Ich habe am Wochenende mal wieder was interessantes im Fernsehen gefunden. Auf Phoenix lief eine Reportage über die Geschichte des Schlagers. Kurz zusammen gefasst war die Erkenntnis, dass der Schlager stets die Sehnsüchte des Volks widerspiegelte und darüber hinaus in Krisenzeiten auch ein mächtiges Werkzeug zur Stabilisierung der inneren Sicherheit war. Dabei wurde explizit auf die Zeit des 2. Weltkrieges, die 68er Revolution sowie den Höhepunkt des kalten Krieges eingegangen. Brot und Spiele damit das Volk nicht aufbegehrt.

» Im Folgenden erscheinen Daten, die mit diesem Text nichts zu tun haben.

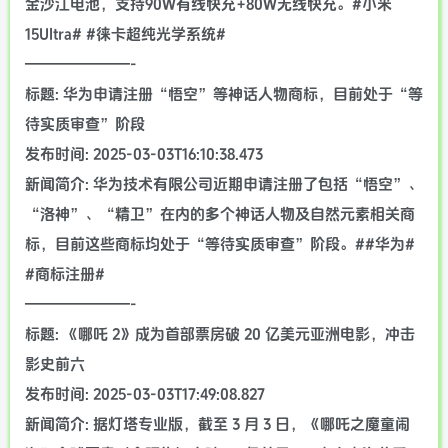
金沙江电池，支持90W有线快充+80W无线快充。#小米
15Ultra# #徕卡超纯光学系统#
———————-
标题: 华为申请注册“悟空”等神话人物商标，目前处于“等
待实质审查”阶段
发布时间: 2025-03-03T16:10:38.473
新闻简介: 华为技术有限公司近期申请注册了包括“悟空”、
“洛神”、“精卫”在内的多个神话人物及自然元素相关商
标，目前这些商标均处于“等待实质审查”阶段。##华为#
#商标注册#
———————-
标题: 《哪吒 2》成为首部票房破 20 亿美元亚洲电影，冲击
影史前六
发布时间: 2025-03-03T17:49:08.827
新闻简介: 据灯塔专业版，截至 3 月 3 日，《哪吒之魔童闹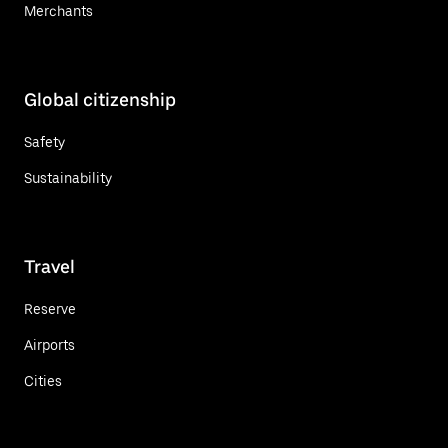
Merchants
Global citizenship
Safety
Sustainability
Travel
Reserve
Airports
Cities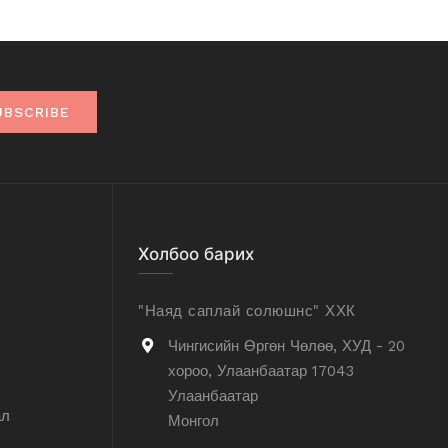
UBSCRIBE
Холбоо барих
"Наяд саплай солюшнс" ХХК
Чингисийн Өргөн Чөлөө, ХУД - 20
хороо, Улаанбаатар 17043
Улаанбаатар
ал
Монгол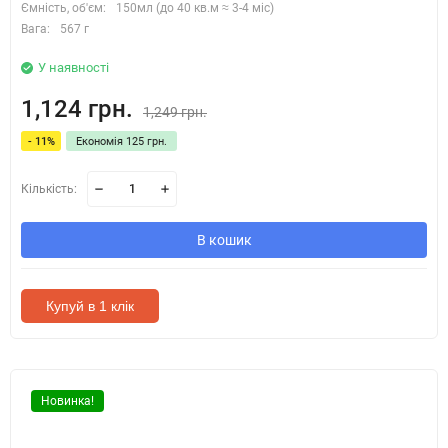
Ємність, об'єм:
150мл (до 40 кв.м ≈ 3-4 міс)
Вага:
567 г
У наявності
1,124 грн.
1,249 грн.
- 11%
Економія 125 грн.
Кількість:
В кошик
Купуй в 1 клік
Новинка!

Seit seiner Entstehung hat der Schlager immer wieder Hoch- und Tiefphasen gehabt, sich aber immer wieder erholt. Vor allem mit den Krisen kam er regelmäßig wieder zurück.

Da kann man sich ja eigentlich nur wundern warum er zur Immobilien-, Banken- oder Europakrise nicht wieder empor gestiegen ist.

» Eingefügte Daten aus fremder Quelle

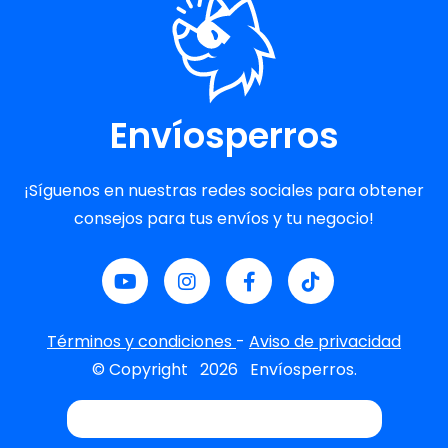
Envíosperros
¡Síguenos en nuestras redes sociales para obtener
consejos para tus envíos y tu negocio!
Términos y condiciones
-
Aviso de privacidad
© Copyright
2026
Envíosperros.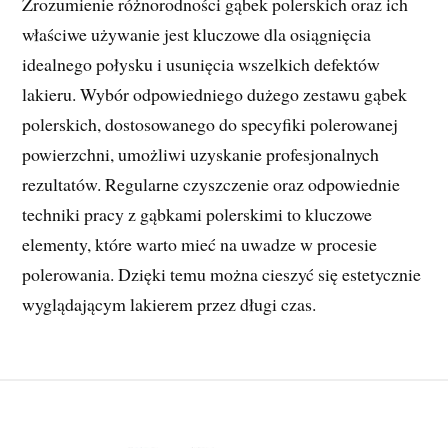
Zrozumienie różnorodności gąbek polerskich oraz ich
właściwe używanie jest kluczowe dla osiągnięcia
idealnego połysku i usunięcia wszelkich defektów
lakieru. Wybór odpowiedniego dużego zestawu gąbek
polerskich, dostosowanego do specyfiki polerowanej
powierzchni, umożliwi uzyskanie profesjonalnych
rezultatów. Regularne czyszczenie oraz odpowiednie
techniki pracy z gąbkami polerskimi to kluczowe
elementy, które warto mieć na uwadze w procesie
polerowania. Dzięki temu można cieszyć się estetycznie
wyglądającym lakierem przez długi czas.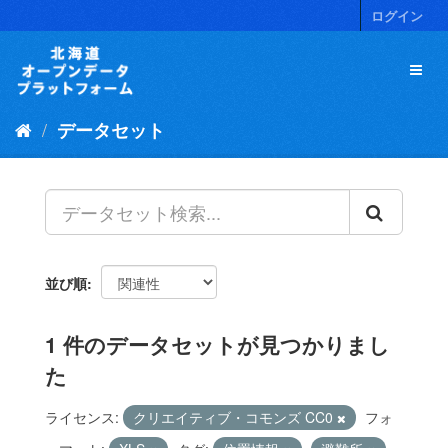
ス
ログイン
キ
ッ
プ
し
て
データセット
内
容
へ
並び順
1 件のデータセットが見つかりまし
た
ライセンス:
クリエイティブ・コモンズ CC0
フォ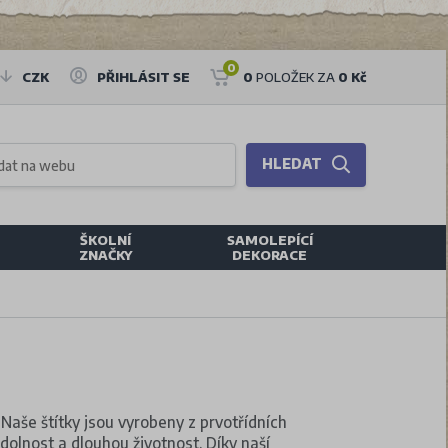
0
CZK
PŘIHLÁSIT SE
0
POLOŽEK ZA
0 Kč
HLEDAT
ŠKOLNÍ
SAMOLEPÍCÍ
ZNAČKY
DEKORACE
 Naše štítky jsou vyrobeny z prvotřídních
 odolnost a dlouhou životnost. Díky naší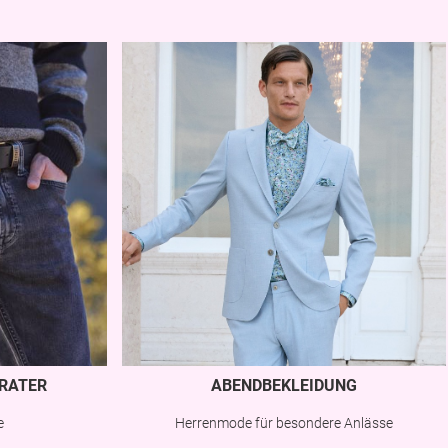
RATER
ABENDBEKLEIDUNG
e
Herrenmode für besondere Anlässe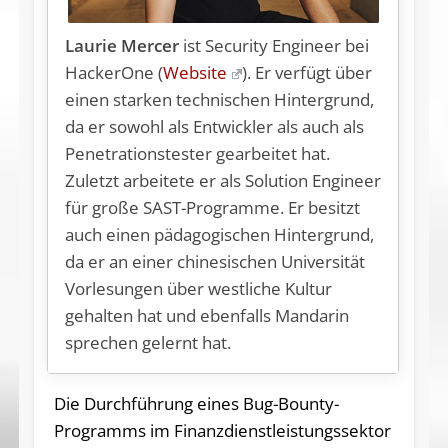
Laurie Mercer
ist Security Engineer bei
HackerOne (
Website
).
Er verfügt über
einen starken technischen Hintergrund,
da er sowohl als Entwickler als auch als
Penetrationstester gearbeitet hat.
Zuletzt arbeitete er als Solution Engineer
für große SAST-Programme. Er besitzt
auch einen pädagogischen Hintergrund,
da er an einer chinesischen Universität
Vorlesungen über westliche Kultur
gehalten hat und ebenfalls Mandarin
sprechen gelernt hat.
Die Durchführung eines Bug-Bounty-
Programms im Finanzdienstleistungssektor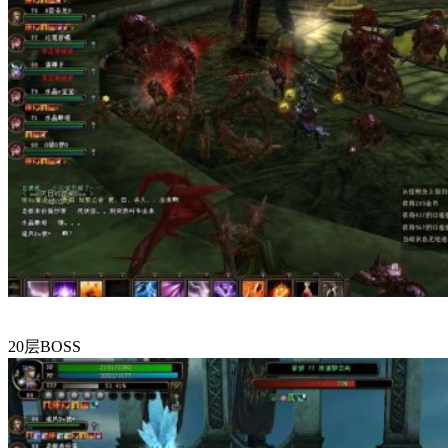
20层BOSS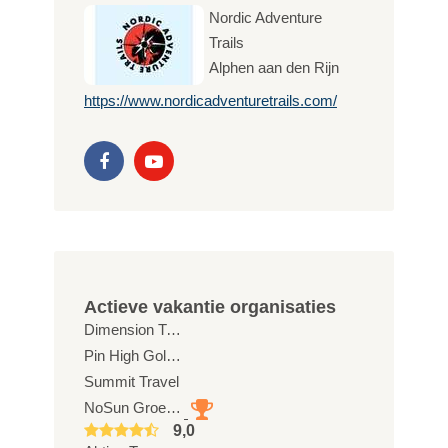
Nordic Adventure
Trails
Alphen aan den Rijn
https://www.nordicadventuretrails.com/
Actieve vakantie organisaties
Dimension Travel in Style
Pin High Golftravel
Summit Travel
NoSun Groepsreizen
9,0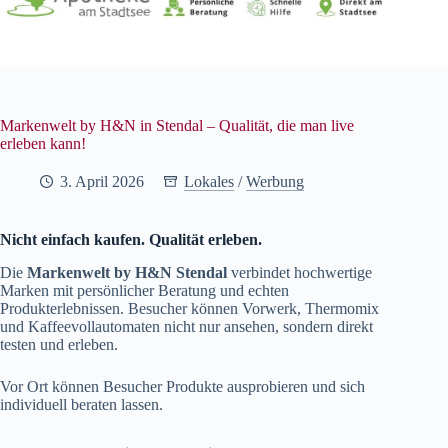
Markenwelt by H&N in Stendal – Qualität, die man live
erleben kann!
3. April 2026
Lokales
/
Werbung
Nicht einfach kaufen. Qualität erleben.
Die
Markenwelt by H&N Stendal
verbindet hochwertige
Marken mit persönlicher Beratung und echten
Produkterlebnissen. Besucher können Vorwerk, Thermomix
und Kaffeevollautomaten nicht nur ansehen, sondern direkt
testen und erleben.
Vor Ort können Besucher Produkte ausprobieren und sich
individuell beraten lassen.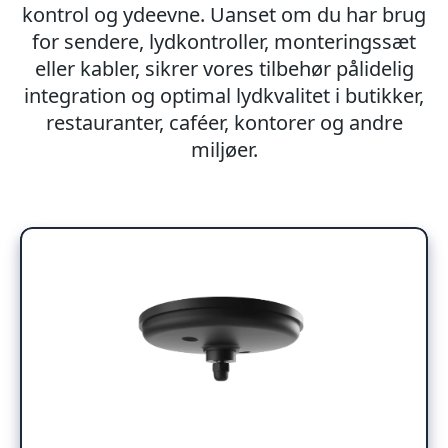
kontrol og ydeevne. Uanset om du har brug
for sendere, lydkontroller, monteringssæt
eller kabler, sikrer vores tilbehør pålidelig
integration og optimal lydkvalitet i butikker,
restauranter, caféer, kontorer og andre
miljøer.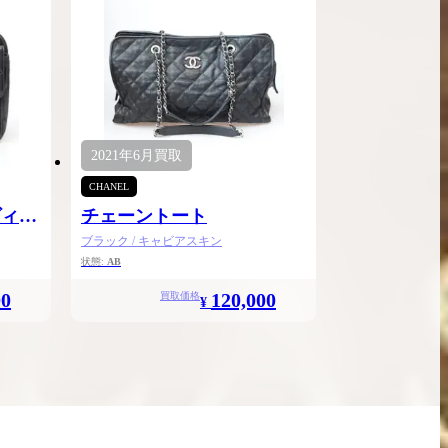
2021年
6月
買取
CHANEL
ヴィン
チェーントート
ブラック / キャビアスキン
状態:
AB
00
120,000
買取価格
¥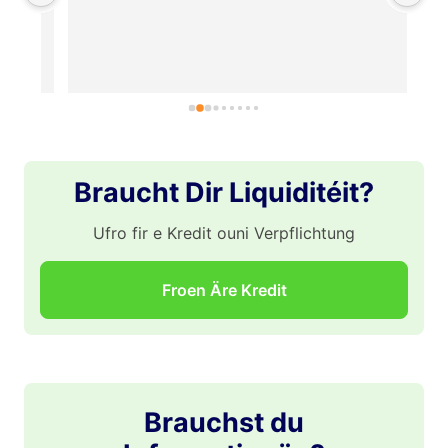
je
mê
po
Re
pr
gr
po
po
Braucht Dir Liquiditéit?
👏
Ufro fir e Kredit ouni Verpflichtung
Froen Äre Kredit
Brauchst du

Evolutionstheorie - mein Ansatz

Der Stärkere setzt sich durch. Mit der Einführung des Fernsehens hat sich auch der Schlagerkonsum gewandelt. Der Fokus ging vom Radio ins Fernsehen. Die ZDF Hitparade hatte Spitzeneinschaltquoten von bis zu 20 Millionen. Schlager war dabei immer sauber und rein, passte also hervorragend ins Konzept von öffentlich rechtlichen Fernsehanstalten. Was wäre wenn zusammen mit dem Fernsehen eine wesentlich effizientere Methode zur Volksstimulation gefunden worden wäre und diese mit dem Schlager in direkten Konkurrenzkampf treten würde. Der Schlager würde verlieren und ganz langsam von der Bühne verschwinden.

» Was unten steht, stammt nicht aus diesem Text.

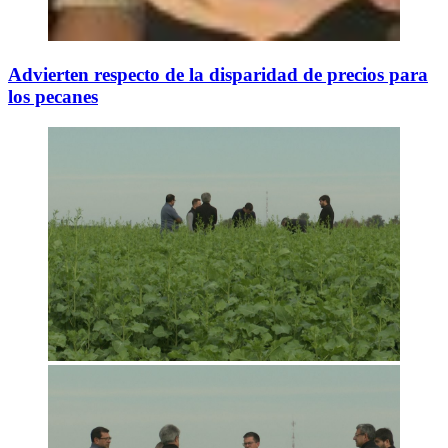
Advierten respecto de la disparidad de precios para
los pecanes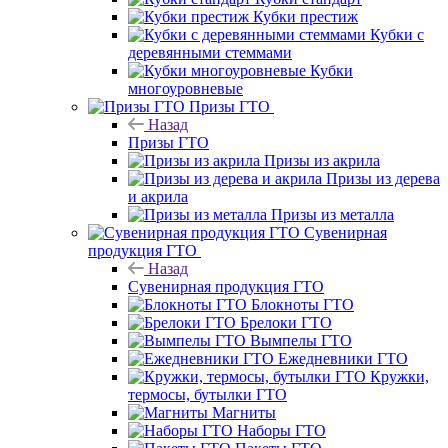
Кубки престиж
Кубки с
деревянными стеммами
Кубки
многоуровневые
Призы ГТО
Назад
Призы ГТО
Призы из акрила
Призы из дерева
и акрила
Призы из металла
Сувенирная
продукция ГТО
Назад
Сувенирная продукция ГТО
Блокноты ГТО
Брелоки ГТО
Вымпелы ГТО
Ежедневники ГТО
Кружки,
термосы, бутылки ГТО
Магниты
Наборы ГТО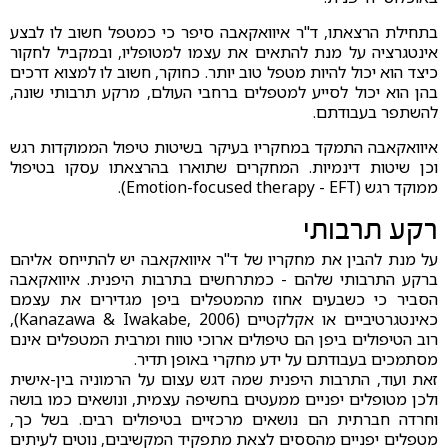
בתחילת הרצאתו, ד"ר איוואקאבה סיפר כי כמטפל חשוב לו לבצע
אינטגרציה על מנת להתאים את עצמו למטופליו, ובמקביל לחקור
כיצד הוא יכול להיות מטפל טוב יותר. כחוקר, חשוב לו למצוא דרכים
בהן הוא יכול לסייע למטפלים ברחבי העולם, מרקע תרבותי שונה,
להשתפר בעבודתם.
איוואקאבה התמקד במחקריו בעיקר בשיטות טיפול הממוקדות רגש
וכן שיטות דינמיות. המחקרים שתוארו בהרצאתו עסקו בטיפול
ממוקד רגש (Emotion-focused therapy - EFT).
רקע תרבותי
על מנת להבין את מחקריו של ד"ר איוואקאבה יש להתייחס אליהם
ברקע התרבותי שלהם - כמתרחשים בתרבות היפנית. איוואקאבה
הסביר כי כשבעים אחוז מהמטפלים ביפן מגדירים את עצמם
כאינטגרטיביים או אקלקטיים (Kanazawa & Iwakabe, 2006),
רוב הטיפולים ביפן הם טיפולים ארוכי טווח ומרבית המטפלים אינם
מסתמכים בעבודתם על ידע מחקרי באופן תדיר.
זאת ועוד, התרבות היפנית שמה דגש עצום על הרמוניה בין-אישית
ולכן מטופלים יפניים ממעטים בחשיפה עצמית, ונושאים כמו בושה
וחרדה חברתית הם נושאים מרכזיים בטיפולים רבים. בשל כך,
מטפלים יפניים מהססים לצאת מתפקיד המקשיבים, נוטים לעיתים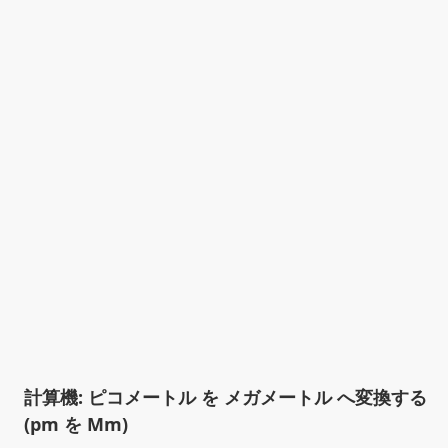
計算機: ピコメートル を メガメートル へ変換する
(pm を Mm)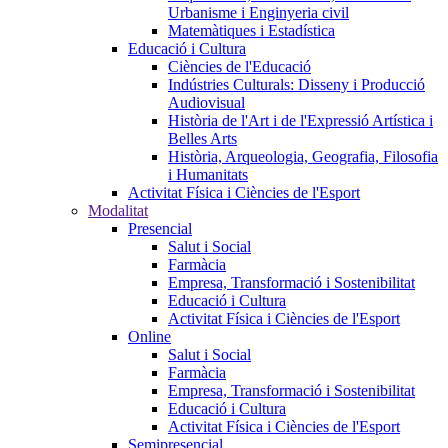
Urbanisme i Enginyeria civil
Matemàtiques i Estadística
Educació i Cultura
Ciències de l'Educació
Indústries Culturals: Disseny i Producció
Audiovisual
Història de l'Art i de l'Expressió Artística i
Belles Arts
Història, Arqueologia, Geografia, Filosofia
i Humanitats
Activitat Física i Ciències de l'Esport
Modalitat
Presencial
Salut i Social
Farmàcia
Empresa, Transformació i Sostenibilitat
Educació i Cultura
Activitat Física i Ciències de l'Esport
Online
Salut i Social
Farmàcia
Empresa, Transformació i Sostenibilitat
Educació i Cultura
Activitat Física i Ciències de l'Esport
Semipresencial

Dieses neue Format würde anstatt wie sich die Schlager an die Sehnsüchte der Menschen richten eine andere Triebfeder der menschlichen Existenz bedienen. Die Schaulust. Durch das Fernsehen ist es endlich möglich, allen Bürgern bewegte Bilder zugänglich zu machen. Man könnte das nutzen um dem Volk das Wissen der Welt Schritt für Schritt näher zu bringen und über Jahrzehnte eine aufgeklärtere Gesellschaft zu formen oder man bringt dem Bürger was er braucht: den Zirkus nach Hause. Man kreiirt ihm eine 4 stündige Liveshow mit lauter "außergewöhnlichen" Gestalten, prominenten Persönlichkeiten und topaktueller Musik. Da man im öffentlich rechtlichen Fernsehen ist, gibt man sich größte Mühe auch die absurdesten Hobbies als Talente zu präsentieren. Ob der Zuschauer am Ende auf den Protagonisten herabsieht oder aufschaut ist für die Sendung komplett irrelevant. Die Sensationsgier des Bürgers wird gestillt.

Herabsehen ist einfacher als Aufschauen. Warum entwickelt man also nicht ein Format bei dem man dem Zuschauer diese Entscheidung abnehmen kann. Man entwickelt am besten gleich eine Vielzahl von Formaten um alle nur erdenklichen leicht zu erreichenden Emotionen des Bürgers zu bedienen. Am Ende entsteht ein Tagesprogramm vollgepackt mit Voyeurismus, Schadenfreude, Ekel und Neid. Die Sender sind dann längst privat und müssen sich bei ihrer Programmgestaltung keinen Geschmacksgrenzen unterwerfen. Alles darf gezeigt werden, solange die Quote stimmt.

Der Bürger bekommt dann genau das was er braucht: eine Projektionsfläche aus Ekel und Hohn für all seine aufgestaute Unzufriedenheit. Sodass diese Unzufriedenheit bei ihm und seinem Fernseher im Zimmer bleibt und nicht nach draußen auf die Straße schwappt. Jedem Bürger ist ein Fernseher mit Fernsehempfang als persönliches Grundrecht eingeräumt. Ein Recht auf gesellschaftliche Teilhabe. Ob Caesar freien Eintritt fürs Volk ins Kollosseum skandierte oder der Führer an Volksempfänger für alle versprach, auf so einen schönen Decknamen für die Volksstimulation wären wohl beide neidisch gewesen.

Am Ende geht der Schlager nicht, weil es keine gute Musik ist. Das war er nie. Er geht weil seine versteckte Funktion zur Volksstimulation nicht mehr benötigt wird, da es neue viel effizientere Methoden dafür gibt. Eigentlich fast schon schade, wenn man sieht für wen er die Bühne verlässt.

Wer wissen will wie es weiter geht kann sich gerne den Film Idiocracy ansehen.